A polícia italiana encontra quadros de Gauguin e Bonnard roubados em 1970

As pinturas estavam originalmente em uma casa de colecionistas, em Londres Foram compradas por 75 reais por um cidadão que as tinha expostas em sua cozinha

'Fruits sul une table ou nature au petit chien', o quadro Gauguin recuperado pela polícia italiana.
'Fruits sul une table ou nature au petit chien', o quadro Gauguin recuperado pela polícia italiana. (AFP)

Desde 1975, um quadro atribuído a Paul Gauguin (Fruits sul une table ou nature au petit chien, que vale entre 47 e 109 milhões de reais) e outro de Pierre Bonnard (La femme aux deux fauteuils, de 1,8 milhão) permaneceram pendurados na cozinha de um funcionário da Fiat de Turim, que adquiriu ambas as pinturas em um leilão por 45.000 liras (75 reais) sem saber sua verdadeira autoria nem que haviam sido roubadas da casa de colecionistas de Londres cinco anos antes.

Segundo a reconstrução efetuada ontem em Roma pelo general dos Carabinieri (polícia italiana) Mariano Mossa, os ladrões transladaram as obras de arte a Paris, desde onde tomaram um trem com destino a Turim, mas algo deve ter acontecido na fronteira com a Itália –talvez um controle policial— que lhes fez desaparecer, abandonando o saque. Os empregados da companhia italiana de Trens do Estado encontraram as telas e, ao desconhecer seu grande valor, deixaram-nas durante um tempo no departamento de objetos perdidos.
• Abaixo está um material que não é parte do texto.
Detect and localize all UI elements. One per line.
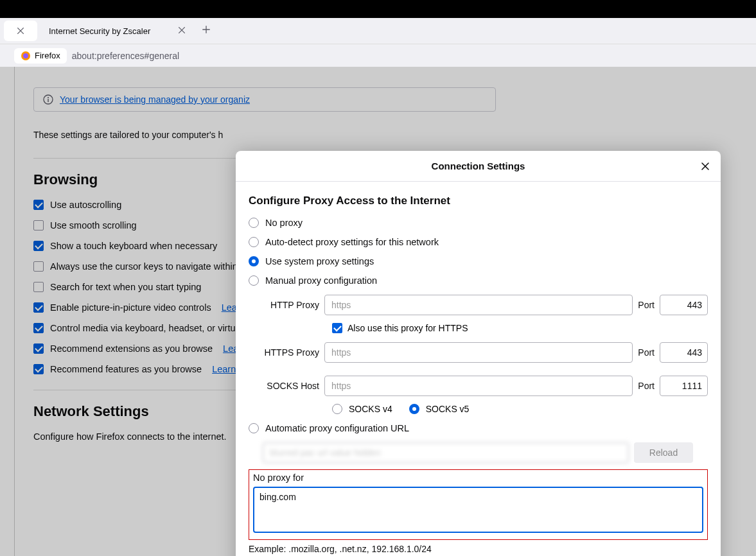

Como não foram reclamados por ninguém, os quadros —junto a outros objetos também esquecidos nos trens italianos— foram leiloados. Ninguém se deu conta então de que se tratava de um autêntico gauguin de 1869 nem de um bonnard de 1909, apesar de que ambas obras estavam catalogadas e se sabia que estavam perdidas. Segundo o general Mossa, o único que apreciou a beleza das obras do pós-impressionismo francês —que representam cestos de frutas e uma jovem sentada em uma cadeira de vime— foi o trabalhador da Fiat, que fez a oferta e levou o lote por um valor que atualmente seria de 75 reais.

A princípio, o funcionário, cuja identidade não foi relevada, pendurou os quadros em sua casa de Turim, mas depois de aposentado levou consigo à sua cidade natal, na Sicília. Segundo o general Mossa, os quadros permaneceram ali até que um filho do antigo empregado —estudante de arquitetura— descobriu em 2013 que um dos quadros que seu pai tinha pendurados na cozinha de  casa se assemelhava muito aos de um catálogo de Gauguin. Começou a perguntar até que a notícia, através dos especialistas consultados, chegou a ouvidos dos agentes dos Carabinieri encarregados da tutela de Bens Culturais.
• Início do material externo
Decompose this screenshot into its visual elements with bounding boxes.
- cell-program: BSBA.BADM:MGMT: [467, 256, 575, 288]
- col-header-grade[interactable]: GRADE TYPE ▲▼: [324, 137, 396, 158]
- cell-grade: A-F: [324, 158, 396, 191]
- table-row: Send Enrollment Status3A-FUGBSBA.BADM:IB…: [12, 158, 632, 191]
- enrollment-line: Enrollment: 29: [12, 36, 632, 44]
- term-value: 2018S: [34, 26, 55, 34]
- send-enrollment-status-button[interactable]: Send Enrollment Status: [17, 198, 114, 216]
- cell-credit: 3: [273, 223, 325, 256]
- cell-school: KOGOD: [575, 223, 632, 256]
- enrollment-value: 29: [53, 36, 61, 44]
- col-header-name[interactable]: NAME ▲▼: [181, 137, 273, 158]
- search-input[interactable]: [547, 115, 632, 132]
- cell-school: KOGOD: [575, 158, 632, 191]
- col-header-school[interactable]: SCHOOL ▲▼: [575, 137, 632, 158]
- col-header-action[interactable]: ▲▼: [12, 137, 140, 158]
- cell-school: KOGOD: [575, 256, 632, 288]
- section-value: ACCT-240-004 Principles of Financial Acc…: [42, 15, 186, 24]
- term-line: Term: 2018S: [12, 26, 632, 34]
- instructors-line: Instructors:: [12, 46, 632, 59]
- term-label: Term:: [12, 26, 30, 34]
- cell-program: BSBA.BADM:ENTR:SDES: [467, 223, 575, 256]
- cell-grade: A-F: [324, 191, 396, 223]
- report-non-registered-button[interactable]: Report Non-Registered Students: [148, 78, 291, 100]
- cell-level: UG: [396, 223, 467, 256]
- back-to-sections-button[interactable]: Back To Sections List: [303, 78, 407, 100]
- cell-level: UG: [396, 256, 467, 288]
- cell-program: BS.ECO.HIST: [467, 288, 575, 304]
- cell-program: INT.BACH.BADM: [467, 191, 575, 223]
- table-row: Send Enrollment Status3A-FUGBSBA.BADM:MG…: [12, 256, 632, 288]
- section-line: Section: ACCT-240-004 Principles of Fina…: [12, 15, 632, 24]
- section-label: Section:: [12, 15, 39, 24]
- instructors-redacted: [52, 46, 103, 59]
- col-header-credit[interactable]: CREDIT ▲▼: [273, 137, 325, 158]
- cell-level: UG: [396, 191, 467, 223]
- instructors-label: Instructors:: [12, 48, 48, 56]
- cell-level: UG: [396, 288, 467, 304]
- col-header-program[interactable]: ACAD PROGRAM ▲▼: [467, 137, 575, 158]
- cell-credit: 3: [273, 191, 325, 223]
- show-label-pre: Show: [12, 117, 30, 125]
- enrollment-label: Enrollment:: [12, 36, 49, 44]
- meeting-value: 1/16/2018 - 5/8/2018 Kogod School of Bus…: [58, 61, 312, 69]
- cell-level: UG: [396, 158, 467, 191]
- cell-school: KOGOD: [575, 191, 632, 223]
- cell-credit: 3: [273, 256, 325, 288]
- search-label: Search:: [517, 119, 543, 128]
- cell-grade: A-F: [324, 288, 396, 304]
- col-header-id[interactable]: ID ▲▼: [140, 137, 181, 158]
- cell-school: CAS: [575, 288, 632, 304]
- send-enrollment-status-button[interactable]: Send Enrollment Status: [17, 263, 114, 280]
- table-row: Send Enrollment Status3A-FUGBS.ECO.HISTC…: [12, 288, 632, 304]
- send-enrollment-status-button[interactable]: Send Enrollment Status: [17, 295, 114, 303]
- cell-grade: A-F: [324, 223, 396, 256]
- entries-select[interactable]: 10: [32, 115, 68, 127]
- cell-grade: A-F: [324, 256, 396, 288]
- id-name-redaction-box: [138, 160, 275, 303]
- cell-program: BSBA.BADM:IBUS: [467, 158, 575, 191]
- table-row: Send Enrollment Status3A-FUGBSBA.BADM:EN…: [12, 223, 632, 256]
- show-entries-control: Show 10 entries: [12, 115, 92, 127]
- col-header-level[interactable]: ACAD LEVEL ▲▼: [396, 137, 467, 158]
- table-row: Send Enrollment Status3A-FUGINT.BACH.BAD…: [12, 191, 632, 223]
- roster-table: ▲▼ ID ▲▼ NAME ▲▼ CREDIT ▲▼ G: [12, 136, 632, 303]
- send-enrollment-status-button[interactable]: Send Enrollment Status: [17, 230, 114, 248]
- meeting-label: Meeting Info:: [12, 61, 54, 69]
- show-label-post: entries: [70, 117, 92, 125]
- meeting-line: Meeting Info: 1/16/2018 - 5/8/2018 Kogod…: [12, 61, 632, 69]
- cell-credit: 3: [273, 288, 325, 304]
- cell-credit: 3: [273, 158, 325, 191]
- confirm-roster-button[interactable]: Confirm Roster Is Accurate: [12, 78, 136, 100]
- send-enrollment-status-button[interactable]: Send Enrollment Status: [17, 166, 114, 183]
Os pesquisadores comprovaram que, efetivamente, se tratava de um gauguin e um bonnard roubados em 1970 na casa de um casal de colecionistas de arte de sobrenome Marks e Kennedy, que os adquiriram em um leilão em 28 de junho de 1961. O general Mossa acrescentou que seus agentes comprovaram que alguns jornais ingleses de 8 de junho de 1970 informavam sobre o roubo dos dois quadros em uma casa do bairro londrino de Regent’s Park. As autoridades italianas entraram em contato com as britânicas para averiguar se Marks e Kennedy, já falecidos, deixaram herdeiros para devolver a eles os quadros.
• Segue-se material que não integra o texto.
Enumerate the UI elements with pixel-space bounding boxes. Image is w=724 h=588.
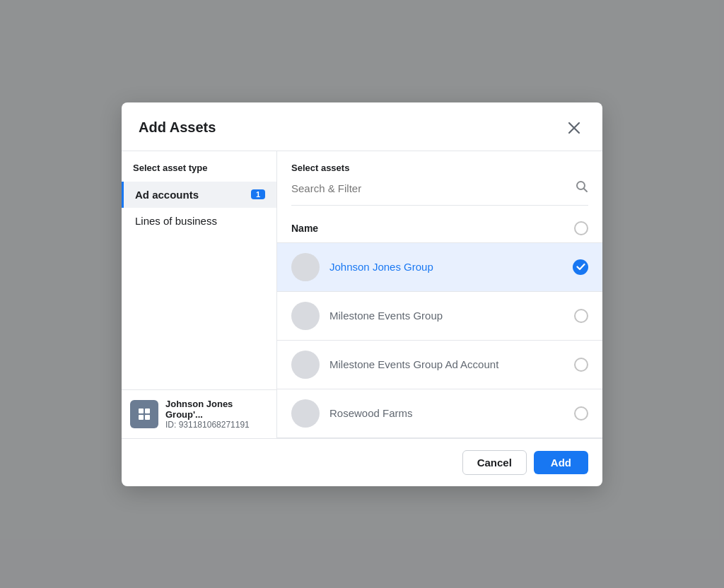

O ministro de Bens Culturais, Dario Franceschini, elogiou o trabalho do Comando para a Tutela do Patrimônio dos Carabinieri e reivindicou a importância que a cultura tem para a Itália: “Como diz nosso primeiro-ministro [Matteo Renzi] tudo relacionado com a cultura está no centro de nossa ação de Governo. É necessário investir em nossa principal fonte de recursos. E da mesma forma que se dirigem os focos para as coisas que não funcionam na Itália, deveriam também acendê-los para mostrar nossas excelências e, neste caso, sobre o extraordinário trabalho de nossos carabinieri”.